Given that Ross has also interviewed his Outlander colleagues, we wondered how he went about approaching his fellow cast members and whether the experience of having been ‘on set’ helped the process.
“Well, it’s strictly taboo for supporting artists to bother the actors on any film or TV set, so I was unable to get to know any of the main actors on a personal level while working on Outlander,” Ross explained. “My approach to guests for interviews generally starts with an email to their publicist or a tweet directly to the potential guest who, if interested in doing an interview, will then put me in touch with the relevant person to set it up. It’s always fun chatting to the Outlander stars on my radio show because most of them don’t know I worked with them on Outlander until they are on air with me!

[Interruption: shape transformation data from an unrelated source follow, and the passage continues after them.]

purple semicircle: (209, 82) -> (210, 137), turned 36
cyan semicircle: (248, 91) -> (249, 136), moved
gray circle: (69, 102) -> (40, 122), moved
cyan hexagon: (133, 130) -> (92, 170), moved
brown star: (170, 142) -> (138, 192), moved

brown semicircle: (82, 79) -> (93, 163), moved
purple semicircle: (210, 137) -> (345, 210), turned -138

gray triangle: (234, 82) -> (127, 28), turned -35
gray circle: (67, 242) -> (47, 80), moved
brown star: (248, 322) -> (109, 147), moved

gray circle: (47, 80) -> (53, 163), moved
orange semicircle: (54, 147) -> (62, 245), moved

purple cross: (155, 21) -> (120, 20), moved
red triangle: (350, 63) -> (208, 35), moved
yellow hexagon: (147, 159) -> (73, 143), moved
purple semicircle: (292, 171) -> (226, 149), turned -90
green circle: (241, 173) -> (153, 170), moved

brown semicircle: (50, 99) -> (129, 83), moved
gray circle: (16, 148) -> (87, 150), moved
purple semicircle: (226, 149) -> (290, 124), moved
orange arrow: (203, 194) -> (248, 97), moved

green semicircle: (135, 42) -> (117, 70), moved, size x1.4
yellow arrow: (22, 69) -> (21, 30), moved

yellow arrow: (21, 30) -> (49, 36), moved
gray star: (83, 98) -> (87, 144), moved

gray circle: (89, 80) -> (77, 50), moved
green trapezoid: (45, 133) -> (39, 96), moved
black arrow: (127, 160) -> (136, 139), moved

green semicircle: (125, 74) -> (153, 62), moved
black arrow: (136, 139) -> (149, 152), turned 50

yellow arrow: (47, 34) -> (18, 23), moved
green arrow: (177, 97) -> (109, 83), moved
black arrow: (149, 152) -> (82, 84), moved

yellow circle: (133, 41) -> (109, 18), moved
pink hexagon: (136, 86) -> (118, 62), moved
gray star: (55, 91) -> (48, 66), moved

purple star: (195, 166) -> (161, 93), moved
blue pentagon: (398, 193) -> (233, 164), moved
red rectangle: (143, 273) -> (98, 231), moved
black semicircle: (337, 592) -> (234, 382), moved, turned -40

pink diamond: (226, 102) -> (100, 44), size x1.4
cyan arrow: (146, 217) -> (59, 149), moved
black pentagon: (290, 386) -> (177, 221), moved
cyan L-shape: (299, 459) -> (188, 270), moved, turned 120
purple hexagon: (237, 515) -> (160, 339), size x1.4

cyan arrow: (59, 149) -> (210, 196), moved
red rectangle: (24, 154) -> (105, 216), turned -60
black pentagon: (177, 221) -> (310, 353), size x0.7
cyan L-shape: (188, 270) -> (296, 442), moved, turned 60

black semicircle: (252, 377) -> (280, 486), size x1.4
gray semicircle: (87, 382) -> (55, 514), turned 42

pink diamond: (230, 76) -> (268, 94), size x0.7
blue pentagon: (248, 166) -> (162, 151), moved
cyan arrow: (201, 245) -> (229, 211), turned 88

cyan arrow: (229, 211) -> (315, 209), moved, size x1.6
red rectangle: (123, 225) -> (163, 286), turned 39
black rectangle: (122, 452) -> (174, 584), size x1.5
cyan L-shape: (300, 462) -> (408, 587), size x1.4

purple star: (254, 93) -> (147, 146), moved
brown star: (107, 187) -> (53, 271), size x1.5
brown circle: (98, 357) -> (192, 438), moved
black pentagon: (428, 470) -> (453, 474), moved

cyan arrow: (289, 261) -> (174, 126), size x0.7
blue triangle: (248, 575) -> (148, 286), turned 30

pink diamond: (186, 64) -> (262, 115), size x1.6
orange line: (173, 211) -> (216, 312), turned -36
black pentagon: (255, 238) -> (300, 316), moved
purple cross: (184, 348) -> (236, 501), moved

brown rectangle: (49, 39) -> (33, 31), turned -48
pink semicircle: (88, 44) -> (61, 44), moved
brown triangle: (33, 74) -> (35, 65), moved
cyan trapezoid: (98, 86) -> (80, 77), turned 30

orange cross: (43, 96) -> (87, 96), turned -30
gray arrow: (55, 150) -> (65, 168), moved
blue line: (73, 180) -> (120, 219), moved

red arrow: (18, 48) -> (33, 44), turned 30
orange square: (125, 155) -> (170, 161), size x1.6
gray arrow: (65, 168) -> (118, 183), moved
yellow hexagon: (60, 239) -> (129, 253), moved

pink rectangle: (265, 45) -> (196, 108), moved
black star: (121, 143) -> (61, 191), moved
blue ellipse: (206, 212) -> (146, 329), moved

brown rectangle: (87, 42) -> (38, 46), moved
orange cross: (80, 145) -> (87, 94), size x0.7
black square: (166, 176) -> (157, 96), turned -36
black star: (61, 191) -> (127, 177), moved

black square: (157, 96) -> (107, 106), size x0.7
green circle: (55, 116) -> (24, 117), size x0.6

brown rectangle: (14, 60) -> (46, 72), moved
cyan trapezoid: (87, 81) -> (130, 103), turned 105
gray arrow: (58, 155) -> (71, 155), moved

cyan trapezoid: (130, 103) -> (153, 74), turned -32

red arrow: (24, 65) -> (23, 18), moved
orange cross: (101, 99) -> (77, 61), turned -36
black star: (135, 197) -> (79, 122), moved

I’ve become good friends with most of the guests who’ve been on my show and I love that aspect of the job.”
To conclude our interview, we asked Ross where he would like to go if he could travel through the stones himself.
“Oh, that’s an easy one for me,” Ross said. “I’m the world’s biggest Laurel and Hardy fan, so if I could time travel I’d definitely go back to the 1930s just to meet them in person - and maybe even interview them.”
We’d like to thank Ross very much for giving up his time and look forward to his future Outlander involvement, whether it’s in front of the camera, or behind the microphone!
This interview was conducted by Susie Brown, a writer and teacher librarian who lives in Australia. She hopes that Ross succeeds in his dream of interviewing Tom Hanks - and would love to see both of them on season 4!